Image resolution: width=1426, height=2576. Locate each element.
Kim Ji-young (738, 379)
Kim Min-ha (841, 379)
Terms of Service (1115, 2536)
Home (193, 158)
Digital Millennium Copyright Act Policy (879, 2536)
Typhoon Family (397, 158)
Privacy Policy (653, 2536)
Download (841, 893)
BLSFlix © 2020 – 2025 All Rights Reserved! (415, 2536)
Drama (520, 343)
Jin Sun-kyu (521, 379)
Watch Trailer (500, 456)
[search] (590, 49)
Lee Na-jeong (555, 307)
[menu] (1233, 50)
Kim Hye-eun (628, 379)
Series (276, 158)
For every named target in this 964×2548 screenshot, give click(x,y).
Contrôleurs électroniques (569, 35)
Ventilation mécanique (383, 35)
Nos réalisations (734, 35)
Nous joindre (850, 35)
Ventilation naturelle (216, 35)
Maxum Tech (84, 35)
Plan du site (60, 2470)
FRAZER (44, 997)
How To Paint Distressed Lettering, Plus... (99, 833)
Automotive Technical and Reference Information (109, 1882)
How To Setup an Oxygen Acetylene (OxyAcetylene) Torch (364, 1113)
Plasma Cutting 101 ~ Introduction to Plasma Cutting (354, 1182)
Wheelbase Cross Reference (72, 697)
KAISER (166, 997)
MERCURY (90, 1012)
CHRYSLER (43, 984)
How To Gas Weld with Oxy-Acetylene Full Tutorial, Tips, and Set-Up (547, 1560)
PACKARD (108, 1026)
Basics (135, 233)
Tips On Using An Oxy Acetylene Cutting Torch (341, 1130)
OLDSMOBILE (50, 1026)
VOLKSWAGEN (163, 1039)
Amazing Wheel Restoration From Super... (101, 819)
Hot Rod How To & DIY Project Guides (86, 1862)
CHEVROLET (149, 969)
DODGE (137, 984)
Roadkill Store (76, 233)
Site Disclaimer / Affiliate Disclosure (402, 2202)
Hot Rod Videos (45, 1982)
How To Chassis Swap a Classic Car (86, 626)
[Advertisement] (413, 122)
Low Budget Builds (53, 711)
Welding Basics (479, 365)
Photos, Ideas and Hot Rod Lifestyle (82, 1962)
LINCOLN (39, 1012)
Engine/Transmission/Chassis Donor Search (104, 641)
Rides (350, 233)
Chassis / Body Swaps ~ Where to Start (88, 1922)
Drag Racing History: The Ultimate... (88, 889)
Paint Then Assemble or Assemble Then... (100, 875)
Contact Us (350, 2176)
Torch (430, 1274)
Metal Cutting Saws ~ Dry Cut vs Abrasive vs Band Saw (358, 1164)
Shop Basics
★ ★ ★
→ **DIRECTIONS**
Retype, in the same exact form, the lines of the material above from the line holding "Lee Na-jeong (555, 307)" through the line holding "Maxum Tech (84, 35)".

→ **SOLVED EXERCISE**
Lee Na-jeong (555, 307)
[menu] (1233, 50)
Kim Hye-eun (628, 379)
Series (276, 158)
For every named target in this 964×2548 screenshot, give click(x,y).
Contrôleurs électroniques (569, 35)
Ventilation mécanique (383, 35)
Nos réalisations (734, 35)
Nous joindre (850, 35)
Ventilation naturelle (216, 35)
Maxum Tech (84, 35)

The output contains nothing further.